Fóssilidades — Evgenia Emets
A artista Evgenia Emets parte do tronco fóssil de uma Araucária, localizado na povoação da Cadriceira para desenvolver o projeto “Fóssilidades”. Este achado arqueológico dos anos 80 tem cerca de 20 metros de comprimento e 1,30m de diâmetro e é datado do período Jurássico Superior época do período Jurássico da era Mesozoica do éon Fanerozoico de entre há 163,5 milhões e 145 milhões de anos, aproximadamente.
A investigação da artista apoia-se em trabalho de campo, artigos em meios impressos, consulta a arquivos e realização de entrevistas com especialistas, locais e entidades com foco no tema para refletir sobre as implicações ecológicas e culturais desta descoberta ancestral.
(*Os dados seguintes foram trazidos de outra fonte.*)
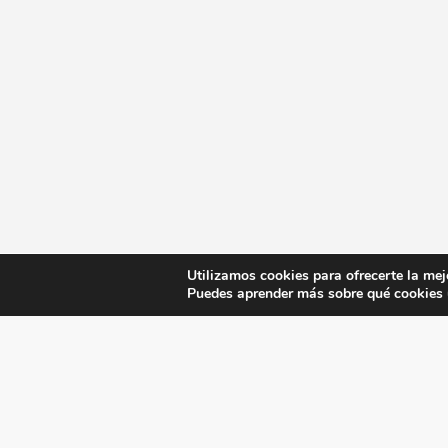
Utilizamos cookies para ofrecerte la mej
Puedes aprender más sobre qué cookies u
Mais recentemente, foi identificado um novo tronco fóssil num terreno privado, o que levanta questões urgentes sobre como este património geológico pode ser reconhecido e protegido.
Na altura da descoberta, o tronco fóssil de Araucária foi enterrado novamente no solo por falta de recursos, ficando oculto em vez de preservado como património visível. Esta realidade enquadra a questão central de investigação de Emets: de que forma o conhecimento do património geológico desta região, em Torres Vedras, Serra do Socorro e Archeira, nos pode ajudar a imaginar a biodiversidade e as florestas a longo prazo, influenciando a restauração prática dos habitats naturais? O processo de trazer este tronco oculto de volta à consciência torna-se, em si, um ato de revelação.
O projeto ‘Fóssilidades’ convida a explorar histórias do passado profundo e a imaginar futuros possíveis na nossa relação com as florestas. Através da arte, ciência e encontros com a comunidade, pretende refletir sobre as transformações ecológicas e como moldamos a paisagem com as nossas ações. Caminhadas, conversas, obras visuais e documentos históricos ajudam a reimaginar a floresta não como recurso, mas como parceira viva no nosso futuro coletivo.
Evgenia Emets
Evgenia Emets (1979, Poltava, Ucrânia), vive e trabalha em Portugal (Torres Vedras). Possui mestrado em Belas Artes pela Saint Martin’s. Como artista e poeta, foca a sua prática artística sobre questões ambientais/ecológicas – que transpõe para a caligrafia, arte visual poesia, instalação, performance, e arte site-specific na natureza. Alguns dos prémios que recebeu incluem: Camara Municipal Lisboa (2022, 2023), Sustentar CiClo (2020), Bienal de Coruche (2019, 2021), CineEco Seia (2018), Prémio de Arts Council UK (2019, 2016, 2014).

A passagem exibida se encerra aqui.